__Record extracts__.
BEGIN
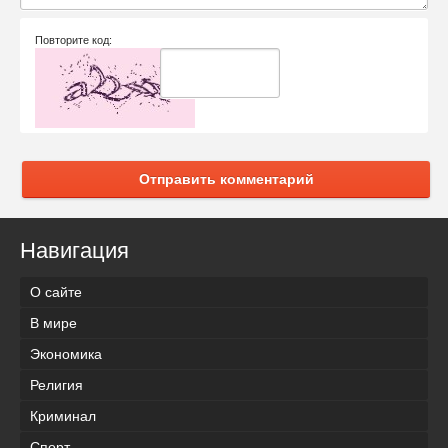
Повторите код:
Отправить комментарий
Навигация
О сайте
В мире
Экономика
Религия
Криминал
Спорт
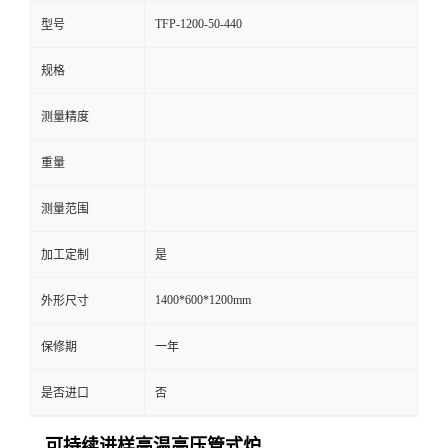
TFP-1200-50-440
型号
规格
测量精度
重量
测量范围
加工定制
是
1400*600*1200mm
外形尺寸
保修期
一年
是否进口
否
可持续进样高温高压管式炉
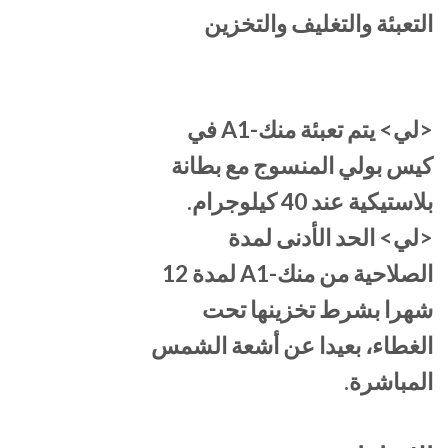
التعبئة والتغليف والتخزين
<لي> يتم تعبئة منك-A1 في
كيس بولي المنسوج مع بطانة
بلاستيكية عند 40 كيلوجرام.
<لي> الحد الأدنى لمدة
الصلاحية من منك-A1 لمدة 12
شهرا بشرط تخزينها تحت
الغطاء، بعيدا عن أشعة الشمس
المباشرة.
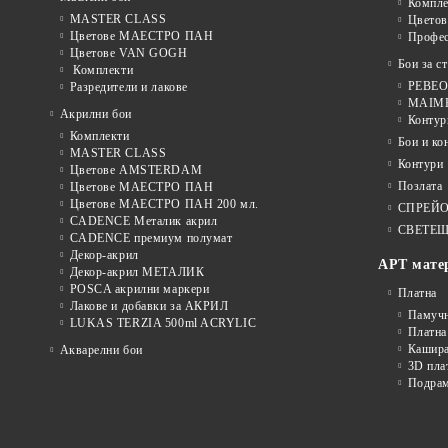
Компле
MASTER CLASS
Цвето
Цветове МАЕСТРО ПАН
Профе
Цветове VAN GOGH
Бои за с
Комплекти
PEBEO 
Разредители и лакове
MAIMER
Акрилни бои
Контур
Комплекти
Бои и ко
MASTER CLASS
Контури
Цветове AMSTERDAM
Позлата
Цветове МАЕСТРО ПАН
Цветове МАЕСТРО ПАН 200 мл.
СПРЕЙ
CADENCE Металик акрил
СВЕТЕЩ
CADENCE премиум полумат
Декор-акрил
АРТ мате
Декор-акрил МЕТАЛИК
POSCA акрилни маркери
Платна
Лакове и добавки за АКРИЛ
Памуч
LUKAS TERZIA 500ml ACRYLIC
Платна
Кашира
Акварелни бои
3D пла
Подра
END
__Your task__. Output only the lines from the one containing "Декор-акрил МЕТАЛИК" through the end of the material, please, exactly as they appear.

__Answer space__.
Декор-акрил МЕТАЛИК
POSCA акрилни маркери
Платна
Лакове и добавки за АКРИЛ
Памуч
LUKAS TERZIA 500ml ACRYLIC
Платна
Кашира
Акварелни бои
3D пла
Подра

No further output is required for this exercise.